DeepL Voice is the ‘next-generation’ of AI translation.
German technology darling DeepL (finally) launches a voice to text service. DeepL Voice converts audio from video or live conversations into text.
DeepL allows users to listen to someone speak a language that they don’t know and have it automatically translated into a language that they do understand — in real time.Currently, the new feature works with English, German, Japanese and Korean, as well as Swedish, Dutch, French Turkish, Polish, Portuguese Russian, Spanish and Italian.
The launch of DeepL Voice is exciting because it uses the same neural networks that the company’s text to text offering, whichclaims is the ‘world’s best’ AI translator.
I’m eager to try a voice to text translator that might actually work as someone who has just moved to a different country. All the ones I have tried so far don’t work in real-time – there is a lag which makes them useless – and the translation quality of the software is poor.

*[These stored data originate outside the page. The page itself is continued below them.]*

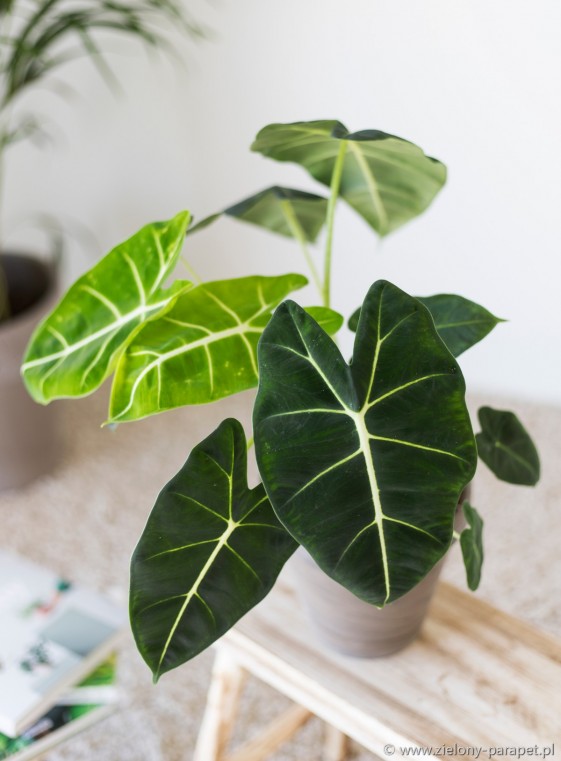 The image size is (561, 761). Identify the location of books/magazines. (58, 667), (77, 709). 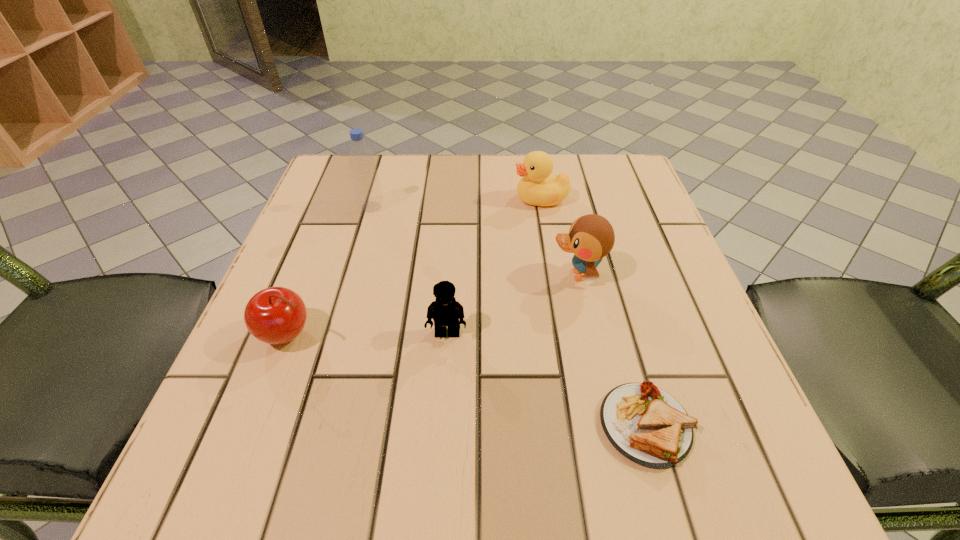 Locate an element on the screen. The width and height of the screenshot is (960, 540). vacant point located between the sandwich and the cherry is located at coordinates (467, 380).

Find the location of `vacant area that lies between the fourth object from right to left and the bottle`. vacant area that lies between the fourth object from right to left and the bottle is located at coordinates (409, 271).

Point out which object is positioned as the third nearest to the farther duck. Please provide its 2D coordinates. Your answer should be formatted as a tuple, i.e. [(x, y)], where the tuple contains the x and y coordinates of a point satisfying the conditions above.

[(445, 311)]

I want to click on the fifth closest object to the Lego, so click(x=537, y=187).

You are a GUI agent. You are given a task and a screenshot of the screen. Output one action in this format:
    pyautogui.click(x=<x>, y=<y>)
    Task: Click on the blank space that satisfies the following two spatial constraints: 1. at the beak of the nearest object; 2. on the right side of the farther duck
    This screenshot has width=960, height=540.
    Given the screenshot: What is the action you would take?
    pyautogui.click(x=578, y=425)

At what (x,y) coordinates should I click in order to perform the action: click on free space in the image that satisfies the following two spatial constraints: 1. at the beak of the shortest object; 2. on the right side of the farther duck. Please return your answer as a coordinate pair (x, y). The height and width of the screenshot is (540, 960). Looking at the image, I should click on (578, 425).

Image resolution: width=960 pixels, height=540 pixels. What are the coordinates of `blank space that satisfies the following two spatial constraints: 1. on the front-facing side of the third farthest object; 2. on the front-facing side of the Lego` in the screenshot? It's located at (590, 333).

Where is `vacant space that satisfies the following two spatial constraints: 1. on the front side of the nearest object; 2. on the left side of the tallest object`? The image size is (960, 540). vacant space that satisfies the following two spatial constraints: 1. on the front side of the nearest object; 2. on the left side of the tallest object is located at coordinates (308, 425).

Where is `vacant space that satisfies the following two spatial constraints: 1. on the front-facing side of the nearest object; 2. on the left side of the nearer duck`? The height and width of the screenshot is (540, 960). vacant space that satisfies the following two spatial constraints: 1. on the front-facing side of the nearest object; 2. on the left side of the nearer duck is located at coordinates (611, 425). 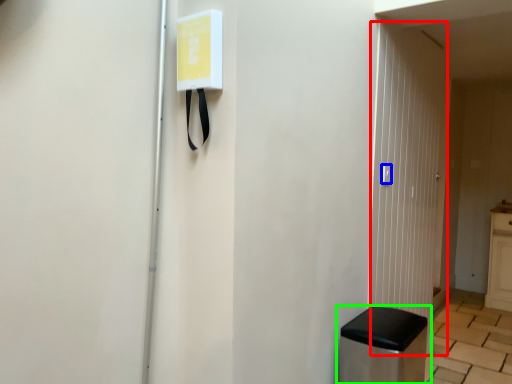 Question: Based on their relative distances, which object is farther from glass door (highlighted by a red box)? Choose from light switch (highlighted by a blue box) and furniture (highlighted by a green box).

Choices:
 (A) light switch
 (B) furniture

Answer: (B) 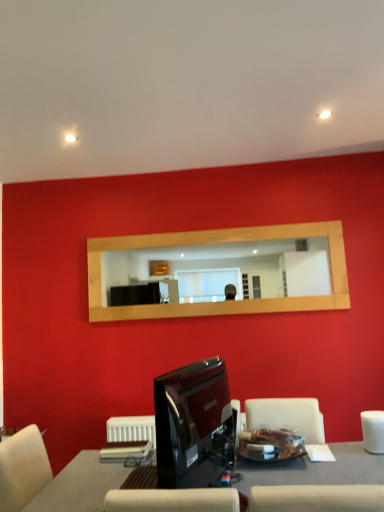 Question: From the image's perspective, is wooden mirror at center under white matte armchair at lower right?

Choices:
 (A) yes
 (B) no

Answer: (B)

Question: From the image's perspective, is wooden mirror at center on white matte armchair at lower right?

Choices:
 (A) no
 (B) yes

Answer: (B)

Question: Does wooden mirror at center have a lesser height compared to white matte armchair at lower right?

Choices:
 (A) yes
 (B) no

Answer: (B)

Question: Is wooden mirror at center positioned beyond the bounds of white matte armchair at lower right?

Choices:
 (A) no
 (B) yes

Answer: (B)

Question: Is white matte armchair at lower right at the back of wooden mirror at center?

Choices:
 (A) no
 (B) yes

Answer: (A)

Question: From the image's perspective, is smooth gray table at center above or below glossy black monitor at lower center?

Choices:
 (A) above
 (B) below

Answer: (B)

Question: Considering the positions of smooth gray table at center and glossy black monitor at lower center in the image, is smooth gray table at center wider or thinner than glossy black monitor at lower center?

Choices:
 (A) wide
 (B) thin

Answer: (A)

Question: Would you say smooth gray table at center is to the left or to the right of glossy black monitor at lower center in the picture?

Choices:
 (A) left
 (B) right

Answer: (B)

Question: Considering the positions of point (382, 478) and point (205, 367), is point (382, 478) closer or farther from the camera than point (205, 367)?

Choices:
 (A) farther
 (B) closer

Answer: (B)

Question: Considering the positions of white matte armchair at lower right and wooden mirror at center in the image, is white matte armchair at lower right wider or thinner than wooden mirror at center?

To have face-to-face conversation, you can launch DeepL Voice and place it in front of the other speaker. It displays your conversation on each device so that everyone can easily follow the translations.
DeepL Voice can be integrated into Microsoft Teams to allow video-conferencing across language barriers. The captions for the translated text appear in a sidebar. It is yet to be seen if DeepL Voice will soon be available on platforms such as Zoom or Google Meet.
This is DeepL’s first offering of this kind, but it won’t be its last. Jarek Kutylowski, DeepL’s CEO and founder referred to Real-time Voice Translationas the “Next Frontier” for the company. Jarek Kutylowski, DeepL’s CEO and founder, said that real-time voice translation is a completely different story.
“When you translate speech as it occurs, you have to deal with incomplete input, latency, pronunciation issues and more. All of these can lead inaccurate translations and a poor user experience.
Kutylowski said, “We built a solution that would take all of these factors into account and allow businesses to break down the language barrier by enabling them communicate in multiple languages when required.”The quality of DeepL Voice will likely set it apart from other voice-to text translation providers.
From an engineering perspective, DeepL’s technology success is based on the architecture of its neural network, the input provided by human editors, as well as the training data. Kutylowski believes that DeepL has an advantage over its competitors, and this is focus.
Kutylowski told TNW that “focus is always important.” “Translate isn’t the core business at Google — it’s one of 100 side gigs. If you look at LLMs and OpenAIs as our competitors, translation is just one part of what they do and their GPU does a lot of other things. We’re focusing on one area.”
The DeepL reached a valuation of $2bn in May after securing new investment of $300mn. It supports 32 languages and has over 100,000 users.